#### Material for this exercise

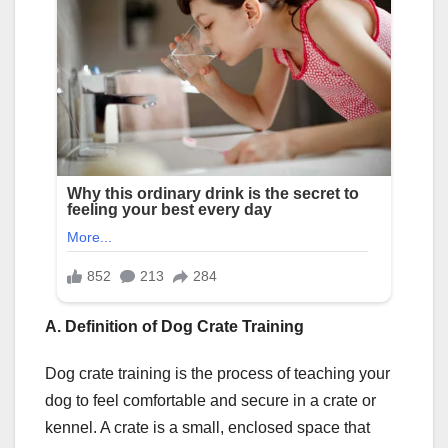
A. Definition of Dog Crate Training
Dog crate training is the process of teaching your
dog to feel comfortable and secure in a crate or
kennel. A crate is a small, enclosed space that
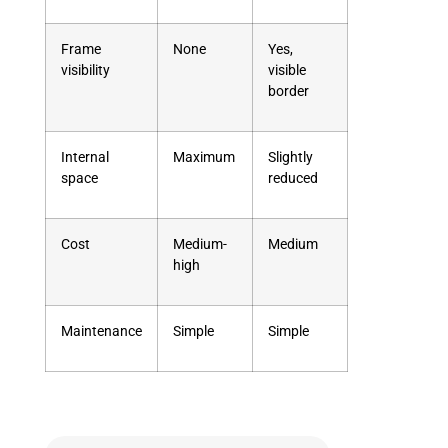
Frame
None
Yes,
visibility
visible
border
Internal
Maximum
Slightly
space
reduced
Cost
Medium-
Medium
high
Maintenance
Simple
Simple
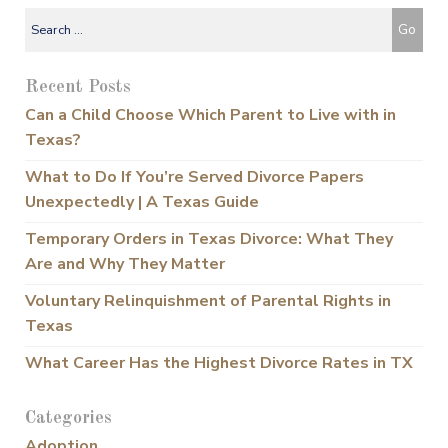
Recent Posts
Can a Child Choose Which Parent to Live with in
Texas?
What to Do If You’re Served Divorce Papers
Unexpectedly | A Texas Guide
Temporary Orders in Texas Divorce: What They
Are and Why They Matter
Voluntary Relinquishment of Parental Rights in
Texas
What Career Has the Highest Divorce Rates in TX
Categories
Adoption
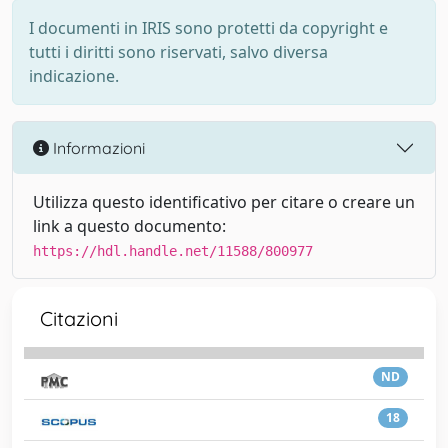
I documenti in IRIS sono protetti da copyright e
tutti i diritti sono riservati, salvo diversa
indicazione.
Informazioni
Utilizza questo identificativo per citare o creare un
link a questo documento:
https://hdl.handle.net/11588/800977
Citazioni
ND
18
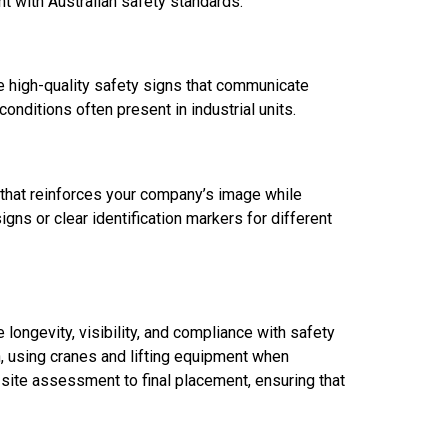
nt with Australian safety standards.
e high-quality safety signs that communicate
onditions often present in industrial units.
e that reinforces your company’s image while
igns or clear identification markers for different
e longevity, visibility, and compliance with safety
n, using cranes and lifting equipment when
 site assessment to final placement, ensuring that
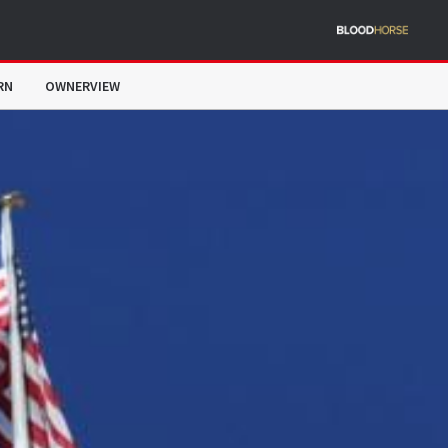
RN
OWNERVIEW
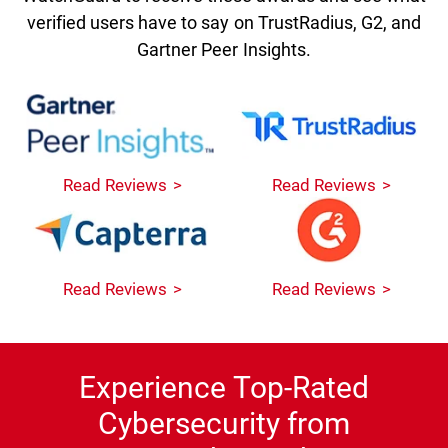
verified users have to say on TrustRadius, G2, and
Gartner Peer Insights.
Read Reviews
Read Reviews
Read Reviews
Read Reviews
Experience Top-Rated
Cybersecurity from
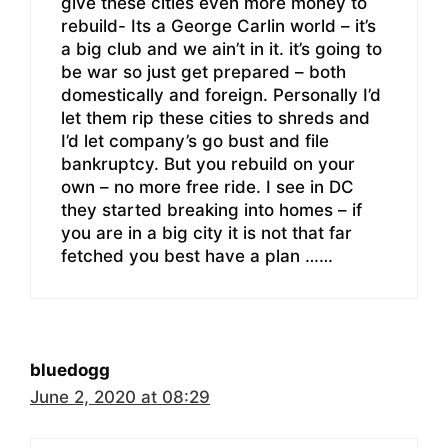
give these cities even more money to
rebuild- Its a George Carlin world – it’s
a big club and we ain’t in it. it’s going to
be war so just get prepared – both
domestically and foreign. Personally I’d
let them rip these cities to shreds and
I’d let company’s go bust and file
bankruptcy. But you rebuild on your
own – no more free ride. I see in DC
they started breaking into homes – if
you are in a big city it is not that far
fetched you best have a plan ……
bluedogg
June 2, 2020 at 08:29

########

Exercise requirements: All lines from the one holding "bankruptcy. But you rebuild on your" through the end of the entries need to be given again exactly. Leave out the others.

Final answer:
bankruptcy. But you rebuild on your
own – no more free ride. I see in DC
they started breaking into homes – if
you are in a big city it is not that far
fetched you best have a plan ……
bluedogg
June 2, 2020 at 08:29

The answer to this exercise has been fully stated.